Give the number of lines in the data below that contain "remote", with no other words.
━━━━━ Records to process ━━━━━
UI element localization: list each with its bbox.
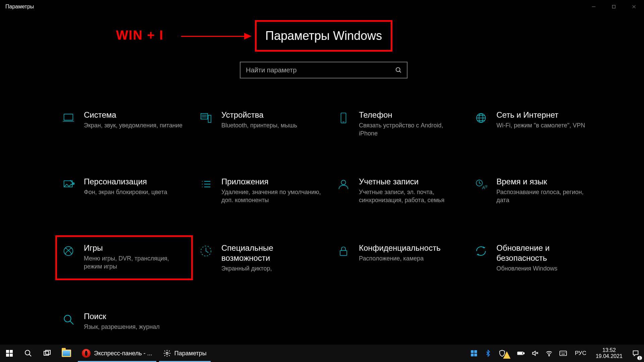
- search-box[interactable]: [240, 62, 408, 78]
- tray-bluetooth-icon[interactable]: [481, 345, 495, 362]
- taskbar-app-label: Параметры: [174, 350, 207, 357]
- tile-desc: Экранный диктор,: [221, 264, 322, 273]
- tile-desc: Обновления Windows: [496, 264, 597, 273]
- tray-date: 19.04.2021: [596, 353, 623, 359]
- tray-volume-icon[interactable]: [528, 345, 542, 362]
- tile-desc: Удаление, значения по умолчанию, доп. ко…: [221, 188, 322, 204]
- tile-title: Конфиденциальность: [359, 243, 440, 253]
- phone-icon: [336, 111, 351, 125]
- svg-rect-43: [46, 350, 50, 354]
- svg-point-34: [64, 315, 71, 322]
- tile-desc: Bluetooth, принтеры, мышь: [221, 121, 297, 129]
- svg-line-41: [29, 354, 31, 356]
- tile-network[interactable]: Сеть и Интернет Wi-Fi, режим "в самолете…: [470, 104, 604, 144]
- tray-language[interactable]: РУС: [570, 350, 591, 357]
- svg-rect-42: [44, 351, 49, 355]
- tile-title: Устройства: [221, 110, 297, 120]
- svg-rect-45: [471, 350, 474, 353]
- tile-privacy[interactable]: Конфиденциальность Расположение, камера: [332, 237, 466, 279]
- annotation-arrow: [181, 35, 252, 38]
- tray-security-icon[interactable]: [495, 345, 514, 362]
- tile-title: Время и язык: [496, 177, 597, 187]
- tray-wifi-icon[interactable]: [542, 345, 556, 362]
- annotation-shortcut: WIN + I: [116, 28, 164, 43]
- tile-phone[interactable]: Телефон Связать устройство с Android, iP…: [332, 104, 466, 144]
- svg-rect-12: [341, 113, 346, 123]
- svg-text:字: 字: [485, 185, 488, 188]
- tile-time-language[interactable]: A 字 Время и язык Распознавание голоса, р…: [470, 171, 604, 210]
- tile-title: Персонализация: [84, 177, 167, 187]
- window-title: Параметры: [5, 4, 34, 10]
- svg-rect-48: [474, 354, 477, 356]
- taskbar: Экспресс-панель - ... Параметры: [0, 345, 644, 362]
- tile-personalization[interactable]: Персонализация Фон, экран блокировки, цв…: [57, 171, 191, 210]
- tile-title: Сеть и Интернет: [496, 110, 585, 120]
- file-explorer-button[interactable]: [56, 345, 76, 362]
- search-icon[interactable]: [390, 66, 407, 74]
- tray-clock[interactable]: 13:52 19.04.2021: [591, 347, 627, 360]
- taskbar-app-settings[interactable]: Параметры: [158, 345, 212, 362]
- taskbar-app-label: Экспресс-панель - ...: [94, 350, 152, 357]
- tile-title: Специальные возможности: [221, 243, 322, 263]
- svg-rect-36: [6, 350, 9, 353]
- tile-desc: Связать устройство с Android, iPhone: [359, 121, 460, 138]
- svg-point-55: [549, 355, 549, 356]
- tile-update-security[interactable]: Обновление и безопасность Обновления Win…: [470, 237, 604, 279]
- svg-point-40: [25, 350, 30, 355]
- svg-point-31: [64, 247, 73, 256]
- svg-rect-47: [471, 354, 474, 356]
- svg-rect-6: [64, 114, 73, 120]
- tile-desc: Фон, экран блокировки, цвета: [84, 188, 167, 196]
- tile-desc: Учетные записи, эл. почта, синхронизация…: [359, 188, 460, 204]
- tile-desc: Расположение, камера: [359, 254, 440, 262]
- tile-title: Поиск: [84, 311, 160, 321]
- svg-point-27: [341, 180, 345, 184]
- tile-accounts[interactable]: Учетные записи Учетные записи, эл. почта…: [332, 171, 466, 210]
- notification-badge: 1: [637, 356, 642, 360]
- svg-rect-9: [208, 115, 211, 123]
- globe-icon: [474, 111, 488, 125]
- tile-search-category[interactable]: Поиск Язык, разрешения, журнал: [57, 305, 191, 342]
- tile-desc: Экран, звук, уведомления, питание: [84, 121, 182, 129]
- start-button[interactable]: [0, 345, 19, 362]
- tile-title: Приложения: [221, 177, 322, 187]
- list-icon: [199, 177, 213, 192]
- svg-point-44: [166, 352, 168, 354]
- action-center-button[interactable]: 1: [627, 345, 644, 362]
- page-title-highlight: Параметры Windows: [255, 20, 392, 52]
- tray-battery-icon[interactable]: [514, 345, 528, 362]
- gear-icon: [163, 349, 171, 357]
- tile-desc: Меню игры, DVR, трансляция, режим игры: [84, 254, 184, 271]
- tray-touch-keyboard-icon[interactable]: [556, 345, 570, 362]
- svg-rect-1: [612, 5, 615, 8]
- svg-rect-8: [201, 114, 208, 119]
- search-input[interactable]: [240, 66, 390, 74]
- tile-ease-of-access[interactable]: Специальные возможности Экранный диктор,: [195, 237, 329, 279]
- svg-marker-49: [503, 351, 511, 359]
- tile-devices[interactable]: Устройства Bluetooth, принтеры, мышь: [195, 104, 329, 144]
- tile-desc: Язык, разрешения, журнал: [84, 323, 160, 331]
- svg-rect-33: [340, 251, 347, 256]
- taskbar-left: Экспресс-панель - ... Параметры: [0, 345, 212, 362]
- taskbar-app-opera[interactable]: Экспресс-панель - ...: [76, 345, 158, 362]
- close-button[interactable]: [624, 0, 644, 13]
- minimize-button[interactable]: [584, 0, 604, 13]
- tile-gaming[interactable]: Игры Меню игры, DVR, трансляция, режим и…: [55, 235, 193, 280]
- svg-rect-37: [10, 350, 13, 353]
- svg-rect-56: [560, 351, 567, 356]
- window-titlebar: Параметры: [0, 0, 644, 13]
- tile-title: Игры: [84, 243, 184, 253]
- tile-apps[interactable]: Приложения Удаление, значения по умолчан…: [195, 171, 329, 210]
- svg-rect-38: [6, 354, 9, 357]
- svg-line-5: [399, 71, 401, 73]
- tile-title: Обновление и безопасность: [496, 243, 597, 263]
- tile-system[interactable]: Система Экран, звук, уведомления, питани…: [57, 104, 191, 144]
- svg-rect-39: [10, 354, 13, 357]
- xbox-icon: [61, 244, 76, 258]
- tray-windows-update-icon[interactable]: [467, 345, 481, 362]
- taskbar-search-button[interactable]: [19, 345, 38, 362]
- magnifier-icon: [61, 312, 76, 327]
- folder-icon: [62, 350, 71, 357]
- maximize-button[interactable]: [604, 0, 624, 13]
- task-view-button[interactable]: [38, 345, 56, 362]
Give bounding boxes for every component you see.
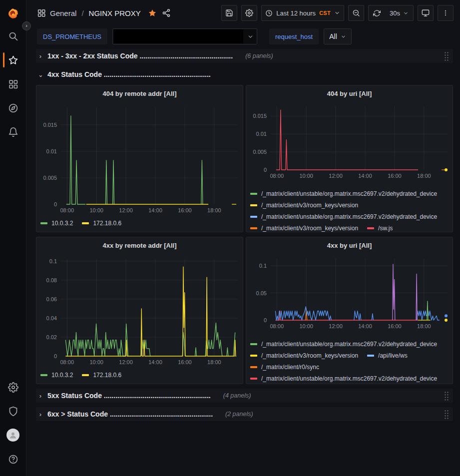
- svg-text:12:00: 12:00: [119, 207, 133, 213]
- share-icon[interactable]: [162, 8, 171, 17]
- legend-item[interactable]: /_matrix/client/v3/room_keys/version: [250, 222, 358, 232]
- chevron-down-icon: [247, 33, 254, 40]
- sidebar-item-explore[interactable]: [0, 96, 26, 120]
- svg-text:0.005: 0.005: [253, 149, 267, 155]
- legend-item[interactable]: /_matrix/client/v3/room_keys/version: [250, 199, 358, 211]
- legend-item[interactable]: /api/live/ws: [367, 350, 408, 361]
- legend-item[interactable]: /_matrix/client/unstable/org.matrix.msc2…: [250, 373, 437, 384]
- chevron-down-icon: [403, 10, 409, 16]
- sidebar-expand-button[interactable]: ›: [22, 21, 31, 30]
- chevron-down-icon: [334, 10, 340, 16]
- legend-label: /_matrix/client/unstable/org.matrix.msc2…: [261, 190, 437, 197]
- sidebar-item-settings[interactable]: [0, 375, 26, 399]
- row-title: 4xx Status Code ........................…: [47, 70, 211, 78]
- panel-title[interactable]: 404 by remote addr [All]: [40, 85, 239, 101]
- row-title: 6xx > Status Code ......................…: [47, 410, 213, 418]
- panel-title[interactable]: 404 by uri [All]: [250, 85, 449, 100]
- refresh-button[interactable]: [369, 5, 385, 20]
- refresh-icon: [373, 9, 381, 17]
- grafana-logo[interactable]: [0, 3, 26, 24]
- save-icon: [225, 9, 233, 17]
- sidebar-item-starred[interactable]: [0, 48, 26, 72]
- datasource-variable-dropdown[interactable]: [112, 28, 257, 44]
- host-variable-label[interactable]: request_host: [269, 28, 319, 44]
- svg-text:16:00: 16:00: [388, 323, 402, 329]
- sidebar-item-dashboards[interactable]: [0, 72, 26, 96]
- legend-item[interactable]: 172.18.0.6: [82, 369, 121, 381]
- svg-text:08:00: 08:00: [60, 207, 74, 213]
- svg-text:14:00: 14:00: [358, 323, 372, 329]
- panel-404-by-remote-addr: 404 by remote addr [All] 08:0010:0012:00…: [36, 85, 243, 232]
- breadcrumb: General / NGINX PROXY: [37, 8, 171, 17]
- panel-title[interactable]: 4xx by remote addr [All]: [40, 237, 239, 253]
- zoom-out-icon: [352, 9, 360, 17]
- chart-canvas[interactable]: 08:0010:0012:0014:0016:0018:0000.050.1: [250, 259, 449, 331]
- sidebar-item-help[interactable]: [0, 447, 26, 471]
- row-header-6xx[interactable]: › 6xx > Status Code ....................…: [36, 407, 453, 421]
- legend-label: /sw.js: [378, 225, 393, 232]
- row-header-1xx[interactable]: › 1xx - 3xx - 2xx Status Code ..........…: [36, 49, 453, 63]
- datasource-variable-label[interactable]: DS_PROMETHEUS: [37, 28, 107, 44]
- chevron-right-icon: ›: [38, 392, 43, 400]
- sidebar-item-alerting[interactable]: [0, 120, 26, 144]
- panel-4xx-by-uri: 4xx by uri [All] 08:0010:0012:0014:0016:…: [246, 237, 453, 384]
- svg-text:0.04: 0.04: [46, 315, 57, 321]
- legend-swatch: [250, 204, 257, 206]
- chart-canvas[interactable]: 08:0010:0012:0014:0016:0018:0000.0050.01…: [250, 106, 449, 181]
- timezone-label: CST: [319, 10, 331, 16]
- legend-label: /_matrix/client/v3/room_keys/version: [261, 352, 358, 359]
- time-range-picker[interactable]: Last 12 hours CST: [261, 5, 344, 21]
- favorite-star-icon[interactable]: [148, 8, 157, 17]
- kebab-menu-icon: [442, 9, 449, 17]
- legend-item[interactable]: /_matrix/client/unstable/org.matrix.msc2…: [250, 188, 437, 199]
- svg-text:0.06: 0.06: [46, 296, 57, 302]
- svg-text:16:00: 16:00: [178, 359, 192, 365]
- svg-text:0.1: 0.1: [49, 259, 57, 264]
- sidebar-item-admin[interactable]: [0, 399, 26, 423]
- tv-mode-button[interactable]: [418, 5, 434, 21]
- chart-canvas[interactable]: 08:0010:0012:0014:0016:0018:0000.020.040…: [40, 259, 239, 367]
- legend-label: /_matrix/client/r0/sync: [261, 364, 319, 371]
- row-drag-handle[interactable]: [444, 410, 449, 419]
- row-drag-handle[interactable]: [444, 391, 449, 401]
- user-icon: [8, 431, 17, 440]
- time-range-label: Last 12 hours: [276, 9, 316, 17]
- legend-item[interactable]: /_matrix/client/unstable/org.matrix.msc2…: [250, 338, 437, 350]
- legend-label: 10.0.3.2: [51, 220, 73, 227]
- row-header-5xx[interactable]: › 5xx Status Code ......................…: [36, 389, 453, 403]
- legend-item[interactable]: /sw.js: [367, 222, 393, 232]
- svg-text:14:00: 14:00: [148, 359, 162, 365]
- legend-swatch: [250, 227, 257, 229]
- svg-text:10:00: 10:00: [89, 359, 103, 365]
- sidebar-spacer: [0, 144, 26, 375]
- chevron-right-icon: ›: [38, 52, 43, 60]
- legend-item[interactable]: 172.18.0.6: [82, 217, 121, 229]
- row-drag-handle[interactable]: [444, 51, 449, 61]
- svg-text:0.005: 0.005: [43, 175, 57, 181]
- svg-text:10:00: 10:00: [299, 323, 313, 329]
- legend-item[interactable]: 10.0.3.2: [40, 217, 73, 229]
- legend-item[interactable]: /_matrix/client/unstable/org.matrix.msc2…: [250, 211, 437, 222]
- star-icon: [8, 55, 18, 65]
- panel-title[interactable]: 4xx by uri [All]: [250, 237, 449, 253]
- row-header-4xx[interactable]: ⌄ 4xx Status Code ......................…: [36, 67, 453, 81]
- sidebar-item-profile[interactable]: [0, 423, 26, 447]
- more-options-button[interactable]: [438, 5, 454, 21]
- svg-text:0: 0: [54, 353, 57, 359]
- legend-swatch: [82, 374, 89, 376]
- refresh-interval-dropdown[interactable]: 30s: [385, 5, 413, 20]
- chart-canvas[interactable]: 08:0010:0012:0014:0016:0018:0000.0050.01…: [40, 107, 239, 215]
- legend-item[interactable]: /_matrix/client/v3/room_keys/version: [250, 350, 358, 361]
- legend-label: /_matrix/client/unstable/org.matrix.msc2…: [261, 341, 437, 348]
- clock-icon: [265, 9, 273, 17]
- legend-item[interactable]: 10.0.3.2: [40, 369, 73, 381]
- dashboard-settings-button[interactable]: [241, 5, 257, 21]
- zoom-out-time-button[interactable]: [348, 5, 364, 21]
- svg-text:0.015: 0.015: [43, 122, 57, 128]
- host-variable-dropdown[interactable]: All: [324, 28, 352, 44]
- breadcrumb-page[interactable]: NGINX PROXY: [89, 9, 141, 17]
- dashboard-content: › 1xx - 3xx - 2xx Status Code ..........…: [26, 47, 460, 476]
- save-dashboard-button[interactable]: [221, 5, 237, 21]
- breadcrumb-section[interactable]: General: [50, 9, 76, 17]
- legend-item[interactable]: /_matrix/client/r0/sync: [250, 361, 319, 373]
━━━━━
━━━━━ Records to process ━━━━━
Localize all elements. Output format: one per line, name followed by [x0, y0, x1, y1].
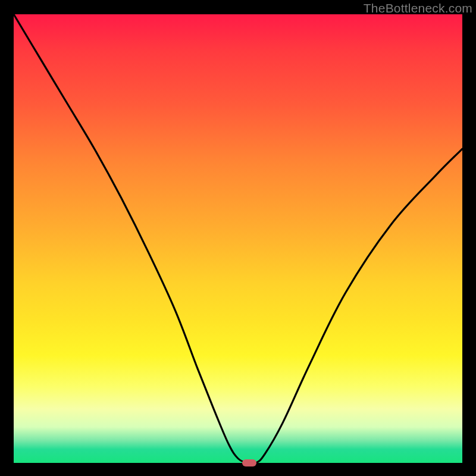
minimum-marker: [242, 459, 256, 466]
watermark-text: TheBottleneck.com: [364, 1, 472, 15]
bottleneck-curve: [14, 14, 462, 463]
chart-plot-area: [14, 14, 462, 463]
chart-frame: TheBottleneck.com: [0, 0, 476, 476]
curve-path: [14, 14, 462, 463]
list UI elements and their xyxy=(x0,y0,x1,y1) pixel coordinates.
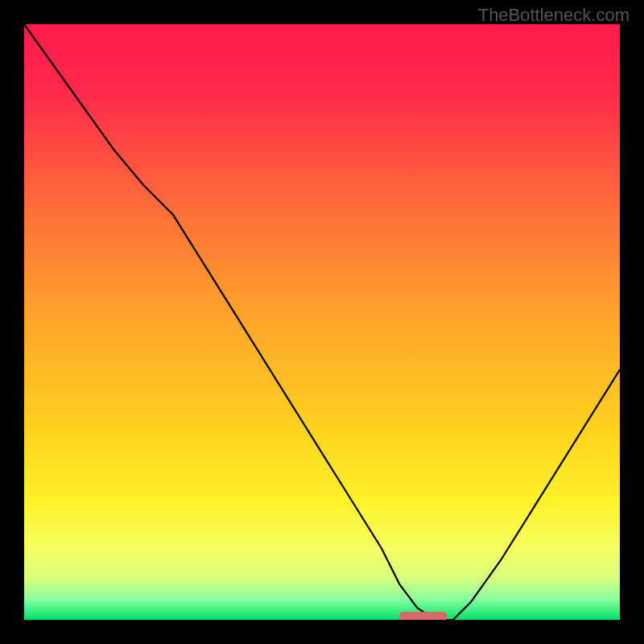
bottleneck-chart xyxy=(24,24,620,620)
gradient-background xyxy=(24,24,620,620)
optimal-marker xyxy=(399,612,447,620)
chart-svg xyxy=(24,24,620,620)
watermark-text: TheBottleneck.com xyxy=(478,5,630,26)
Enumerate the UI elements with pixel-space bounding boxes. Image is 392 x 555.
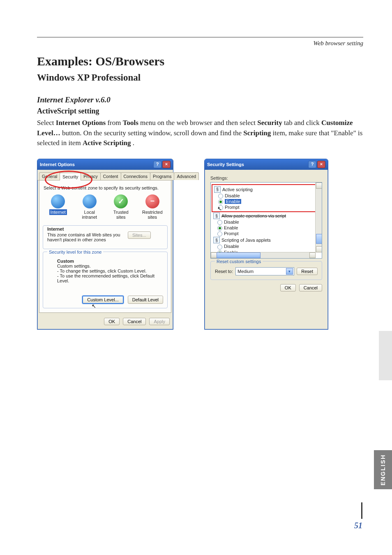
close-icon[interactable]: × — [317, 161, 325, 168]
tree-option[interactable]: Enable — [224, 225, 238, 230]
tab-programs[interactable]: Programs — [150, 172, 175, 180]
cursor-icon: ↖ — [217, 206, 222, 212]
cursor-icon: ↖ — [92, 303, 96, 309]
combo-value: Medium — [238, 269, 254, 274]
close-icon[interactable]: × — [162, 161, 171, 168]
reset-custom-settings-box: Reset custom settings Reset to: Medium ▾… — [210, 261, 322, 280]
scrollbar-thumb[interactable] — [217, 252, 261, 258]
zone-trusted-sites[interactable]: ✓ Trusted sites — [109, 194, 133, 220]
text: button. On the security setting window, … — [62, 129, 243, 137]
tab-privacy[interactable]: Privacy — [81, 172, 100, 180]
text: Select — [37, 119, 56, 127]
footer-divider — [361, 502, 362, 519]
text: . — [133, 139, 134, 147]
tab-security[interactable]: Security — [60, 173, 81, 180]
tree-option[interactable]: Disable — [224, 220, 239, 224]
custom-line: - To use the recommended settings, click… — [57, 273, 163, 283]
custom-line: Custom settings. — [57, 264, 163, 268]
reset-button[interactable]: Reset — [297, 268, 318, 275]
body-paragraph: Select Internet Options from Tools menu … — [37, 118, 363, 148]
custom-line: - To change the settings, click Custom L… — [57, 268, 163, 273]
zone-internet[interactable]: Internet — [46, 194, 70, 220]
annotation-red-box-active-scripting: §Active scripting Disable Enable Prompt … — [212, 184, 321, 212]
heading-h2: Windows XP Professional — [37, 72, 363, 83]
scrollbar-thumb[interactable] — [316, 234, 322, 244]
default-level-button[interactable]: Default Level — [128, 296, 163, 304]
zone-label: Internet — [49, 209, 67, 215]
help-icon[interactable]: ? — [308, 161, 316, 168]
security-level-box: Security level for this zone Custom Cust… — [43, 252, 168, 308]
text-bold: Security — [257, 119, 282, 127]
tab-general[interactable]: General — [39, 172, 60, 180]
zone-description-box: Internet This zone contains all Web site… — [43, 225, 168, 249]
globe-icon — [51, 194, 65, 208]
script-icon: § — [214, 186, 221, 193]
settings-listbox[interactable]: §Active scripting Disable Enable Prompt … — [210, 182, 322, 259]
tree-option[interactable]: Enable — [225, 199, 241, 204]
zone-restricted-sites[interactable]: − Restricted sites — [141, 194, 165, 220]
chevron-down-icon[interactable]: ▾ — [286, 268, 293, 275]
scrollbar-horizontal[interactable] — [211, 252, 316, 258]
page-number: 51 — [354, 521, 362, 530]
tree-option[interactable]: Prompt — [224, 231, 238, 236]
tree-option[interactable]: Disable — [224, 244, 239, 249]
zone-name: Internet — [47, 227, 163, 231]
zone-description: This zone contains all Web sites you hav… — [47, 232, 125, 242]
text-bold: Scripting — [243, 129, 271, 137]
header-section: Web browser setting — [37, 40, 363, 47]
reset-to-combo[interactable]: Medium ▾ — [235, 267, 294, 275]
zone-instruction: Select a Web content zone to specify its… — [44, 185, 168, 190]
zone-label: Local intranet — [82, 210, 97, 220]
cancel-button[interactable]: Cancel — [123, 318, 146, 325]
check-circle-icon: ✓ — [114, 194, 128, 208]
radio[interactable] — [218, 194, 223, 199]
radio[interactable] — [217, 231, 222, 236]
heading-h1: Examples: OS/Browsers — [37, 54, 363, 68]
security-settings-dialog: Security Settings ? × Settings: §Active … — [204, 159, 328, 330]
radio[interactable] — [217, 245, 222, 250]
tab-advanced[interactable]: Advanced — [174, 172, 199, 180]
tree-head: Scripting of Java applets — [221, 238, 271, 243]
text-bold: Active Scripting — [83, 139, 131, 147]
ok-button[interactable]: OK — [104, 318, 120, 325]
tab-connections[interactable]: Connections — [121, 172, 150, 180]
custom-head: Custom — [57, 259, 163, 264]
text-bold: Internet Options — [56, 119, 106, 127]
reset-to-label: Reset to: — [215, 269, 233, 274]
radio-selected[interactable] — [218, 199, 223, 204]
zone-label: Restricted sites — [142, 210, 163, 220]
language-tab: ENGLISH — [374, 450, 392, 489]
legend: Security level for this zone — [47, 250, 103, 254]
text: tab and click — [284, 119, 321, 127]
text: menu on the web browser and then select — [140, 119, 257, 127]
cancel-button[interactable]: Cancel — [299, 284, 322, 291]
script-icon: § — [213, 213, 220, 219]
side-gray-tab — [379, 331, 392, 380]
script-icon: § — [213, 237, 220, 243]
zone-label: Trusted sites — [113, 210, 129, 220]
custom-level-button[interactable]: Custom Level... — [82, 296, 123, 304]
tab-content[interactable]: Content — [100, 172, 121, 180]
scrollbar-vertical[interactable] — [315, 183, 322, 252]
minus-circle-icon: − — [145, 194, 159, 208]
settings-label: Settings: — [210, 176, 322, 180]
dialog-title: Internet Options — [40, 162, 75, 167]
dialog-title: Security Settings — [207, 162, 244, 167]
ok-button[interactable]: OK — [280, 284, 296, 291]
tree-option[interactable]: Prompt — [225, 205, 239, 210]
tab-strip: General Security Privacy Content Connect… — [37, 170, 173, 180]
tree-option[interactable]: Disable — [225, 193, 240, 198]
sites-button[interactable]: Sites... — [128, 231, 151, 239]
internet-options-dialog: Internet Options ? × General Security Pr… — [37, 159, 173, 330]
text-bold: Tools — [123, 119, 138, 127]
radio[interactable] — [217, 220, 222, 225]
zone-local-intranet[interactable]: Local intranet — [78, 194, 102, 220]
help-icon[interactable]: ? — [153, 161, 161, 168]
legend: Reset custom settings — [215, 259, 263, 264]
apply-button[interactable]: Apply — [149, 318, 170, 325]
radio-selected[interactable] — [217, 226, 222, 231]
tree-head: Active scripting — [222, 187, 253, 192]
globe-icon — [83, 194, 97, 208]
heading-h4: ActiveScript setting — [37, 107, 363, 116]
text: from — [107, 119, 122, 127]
━━━━━
= Reply to the task =
3